=== Work task ===
Pictures are to be left out; every line from the one that holds "өткізіп, 29 гол соғып, 15 нәтижелі ас" to the end of the data is to be retyped exactly.

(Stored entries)
####
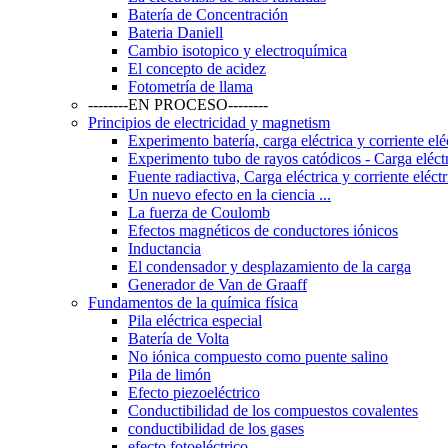
Batería de Concentración
Bateria Daniell
Cambio isotopico y electroquímica
El concepto de acidez
Fotometría de llama
--------EN PROCESO--------
Principios de electricidad y magnetism
Experimento batería, carga eléctrica y corriente elé
Experimento tubo de rayos catódicos - Carga eléctri
Fuente radiactiva, Carga eléctrica y corriente eléctr
Un nuevo efecto en la ciencia ...
La fuerza de Coulomb
Efectos magnéticos de conductores iónicos
Inductancia
El condensador y desplazamiento de la carga
Generador de Van de Graaff
Fundamentos de la química física
Pila eléctrica especial
Batería de Volta
No iónica compuesto como puente salino
Pila de limón
Efecto piezoeléctrico
Conductibilidad de los compuestos covalentes
conductibilidad de los gases
efecto fotoeléctrico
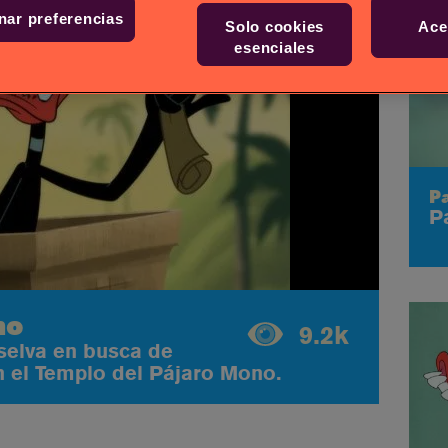
nar preferencias
Solo cookies
Ace
esenciales
P
P
no
9.2k
 selva en busca de
n el Templo del Pájaro Mono.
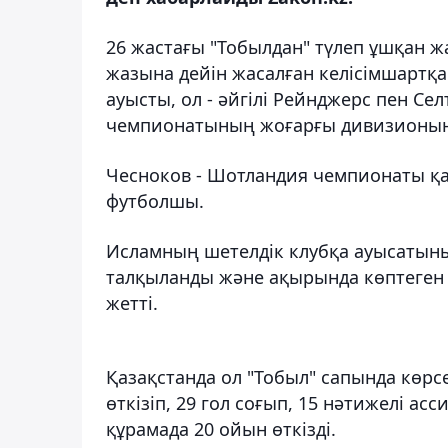
26 жастағы "Тобылдан" түлеп ұшқан 
жазына дейін жасалған келісімшартқ
ауысты, ол - әйгілі Рейнджерс пен Се
чемпионатының жоғарғы дивизионы
Чесноков - Шотландия чемпионаты қа
футболшы.
Исламның шетелдік клубқа ауысатыны
талқыланды және ақырында көптеген 
жетті.
Қазақстанда ол "Тобыл" сапында көрс
өткізіп, 29 гол соғып, 15 нәтижелі ас
құрамада 20 ойын өткізді.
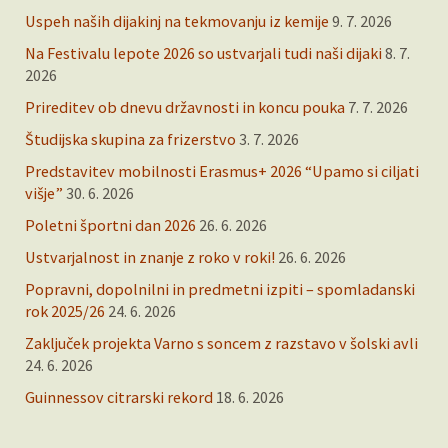
Uspeh naših dijakinj na tekmovanju iz kemije
9. 7. 2026
Na Festivalu lepote 2026 so ustvarjali tudi naši dijaki
8. 7.
2026
Prireditev ob dnevu državnosti in koncu pouka
7. 7. 2026
Študijska skupina za frizerstvo
3. 7. 2026
Predstavitev mobilnosti Erasmus+ 2026 “Upamo si ciljati
višje”
30. 6. 2026
Poletni športni dan 2026
26. 6. 2026
Ustvarjalnost in znanje z roko v roki!
26. 6. 2026
Popravni, dopolnilni in predmetni izpiti – spomladanski
rok 2025/26
24. 6. 2026
Zaključek projekta Varno s soncem z razstavo v šolski avli
24. 6. 2026
Guinnessov citrarski rekord
18. 6. 2026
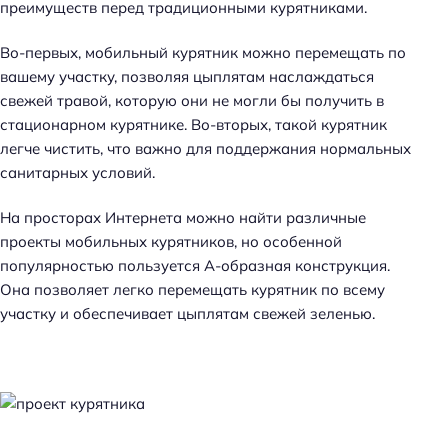
преимуществ перед традиционными курятниками.
Во-первых, мобильный курятник можно перемещать по
вашему участку, позволяя цыплятам наслаждаться
свежей травой, которую они не могли бы получить в
стационарном курятнике. Во-вторых, такой курятник
легче чистить, что важно для поддержания нормальных
санитарных условий.
На просторах Интернета можно найти различные
проекты мобильных курятников, но особенной
популярностью пользуется А-образная конструкция.
Она позволяет легко перемещать курятник по всему
участку и обеспечивает цыплятам свежей зеленью.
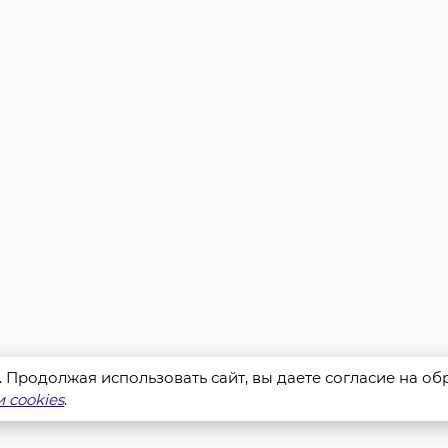
s. Продолжая использовать сайт, вы даете согласие на о
 cookies
.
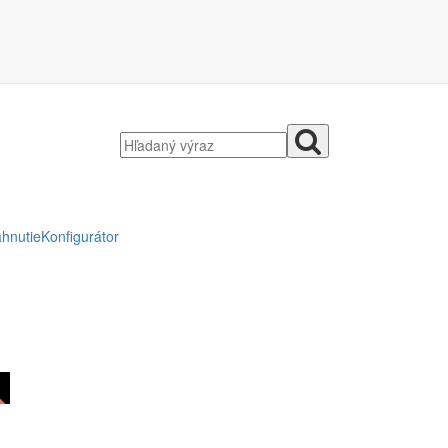
ahnutie
Konfigurátor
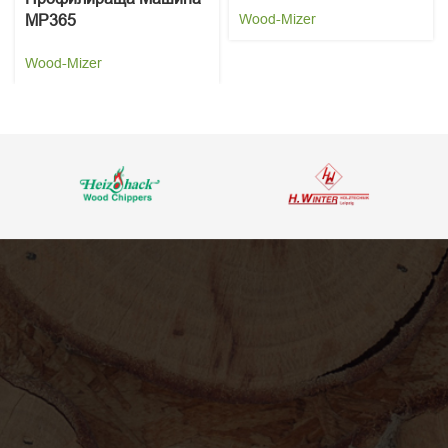
Wood-Mizer
MP365
Wood-Mizer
####
=== Written answer ===
өткізіп, 29 гол соғып, 15 нәтижелі ас
құрамада 20 ойын өткізді.
Uspeh naših dijakinj na tekmovanju iz kemije
9. 7. 2026
Na Festivalu lepote 2026 so ustvarjali tudi naši dijaki
8. 7.
2026
Prireditev ob dnevu državnosti in koncu pouka
7. 7. 2026
Študijska skupina za frizerstvo
3. 7. 2026
Predstavitev mobilnosti Erasmus+ 2026 “Upamo si ciljati
višje”
30. 6. 2026
Poletni športni dan 2026
26. 6. 2026
Ustvarjalnost in znanje z roko v roki!
26. 6. 2026
Popravni, dopolnilni in predmetni izpiti – spomladanski
rok 2025/26
24. 6. 2026
Zaključek projekta Varno s soncem z razstavo v šolski avli
24. 6. 2026
Guinnessov citrarski rekord
18. 6. 2026
преимуществ перед традиционными курятниками.
Во-первых, мобильный курятник можно перемещать по
вашему участку, позволяя цыплятам наслаждаться
свежей травой, которую они не могли бы получить в
стационарном курятнике. Во-вторых, такой курятник
легче чистить, что важно для поддержания нормальных
санитарных условий.
На просторах Интернета можно найти различные
проекты мобильных курятников, но особенной
популярностью пользуется А-образная конструкция.
Она позволяет легко перемещать курятник по всему
участку и обеспечивает цыплятам свежей зеленью.
s. Продолжая использовать сайт, вы даете согласие на о
 cookies
.
ahnutie
Konfigurátor
Wood-Mizer
MP365
Wood-Mizer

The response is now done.